A joint account is a good option for those individuals who want or need more than one person authorized to use a bank account. Generally speaking, when you open a new checking or savings account at a bank or credit union your name will appear on the account and only your name will appear on the account. This is fine for some people, but there are others, especially married couples, who need more than that one name on the account. A joint account is what those individuals need.

There is no limit that only married people can have a joint account. Many businesses will use a joint account. Parents who have adult children may wish to open a joint account. Some community agencies may wish to have joint accounts as well.

Joint accounts are usually flexible enough to suit different circumstances. In some cases all of the account holders will pay their full salaries into the joint account. Other people prefer to budget by making regular transfers from their own personal account into a separate joint account which can then be used to pay shared bills and any other outgoings.

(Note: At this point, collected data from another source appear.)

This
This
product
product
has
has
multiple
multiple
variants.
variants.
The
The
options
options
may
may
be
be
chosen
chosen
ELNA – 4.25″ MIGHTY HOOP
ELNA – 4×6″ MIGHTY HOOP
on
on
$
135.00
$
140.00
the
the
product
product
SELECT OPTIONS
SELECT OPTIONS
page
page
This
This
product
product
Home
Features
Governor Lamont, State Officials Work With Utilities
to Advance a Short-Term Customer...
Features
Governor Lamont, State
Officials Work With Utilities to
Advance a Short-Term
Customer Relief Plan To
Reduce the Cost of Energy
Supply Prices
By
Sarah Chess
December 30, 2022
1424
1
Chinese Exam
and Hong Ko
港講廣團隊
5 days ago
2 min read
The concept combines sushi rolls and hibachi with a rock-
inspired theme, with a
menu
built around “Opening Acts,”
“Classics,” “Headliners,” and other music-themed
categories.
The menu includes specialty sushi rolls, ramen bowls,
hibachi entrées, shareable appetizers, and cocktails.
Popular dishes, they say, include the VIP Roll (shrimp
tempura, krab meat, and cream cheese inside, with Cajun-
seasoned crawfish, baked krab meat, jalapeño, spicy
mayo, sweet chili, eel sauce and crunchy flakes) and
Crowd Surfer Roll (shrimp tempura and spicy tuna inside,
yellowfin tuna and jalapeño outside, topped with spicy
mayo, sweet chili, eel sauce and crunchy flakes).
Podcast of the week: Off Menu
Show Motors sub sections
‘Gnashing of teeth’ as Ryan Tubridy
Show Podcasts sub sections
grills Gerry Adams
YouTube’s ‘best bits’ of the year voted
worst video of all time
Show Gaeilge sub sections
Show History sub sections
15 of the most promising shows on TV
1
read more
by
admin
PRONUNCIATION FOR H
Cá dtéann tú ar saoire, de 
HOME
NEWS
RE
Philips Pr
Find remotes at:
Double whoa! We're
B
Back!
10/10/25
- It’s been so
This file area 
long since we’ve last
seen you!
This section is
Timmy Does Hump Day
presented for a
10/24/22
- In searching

But before you opt for a joint account, it is good to consider risk factors. Since the chances of misuse are high, couples who are considering living together or who are considering marriage should be aware of the benefits as well as risks. If one of the account holders has huge sums of money being deducted towards payments or loans, the other person needs to be comfortable with it. Both parties should also be aware of the fact that funds can be withdrawn without their notice, if specific restrictions are not in place. Therefore, it is recommended that joint account be opened only when there is a very high level of trust between the account holders.